Required action
A word-for-word copy of the listing, free of images, is the expected answer.

Supplied data
____________________
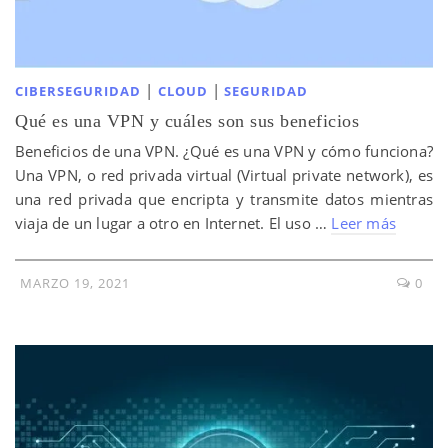
|
|
CIBERSEGURIDAD
CLOUD
SEGURIDAD
Qué es una VPN y cuáles son sus beneficios
Beneficios de una VPN. ¿Qué es una VPN y cómo funciona?
Una VPN, o red privada virtual (Virtual private network), es
una red privada que encripta y transmite datos mientras
viaja de un lugar a otro en Internet. El uso …
Leer más
MARZO 19, 2021
0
____________________
Your solution
|
|
CIBERSEGURIDAD
CLOUD
SEGURIDAD
Qué es una VPN y cuáles son sus beneficios
Beneficios de una VPN. ¿Qué es una VPN y cómo funciona?
Una VPN, o red privada virtual (Virtual private network), es
una red privada que encripta y transmite datos mientras
viaja de un lugar a otro en Internet. El uso …
Leer más
MARZO 19, 2021
0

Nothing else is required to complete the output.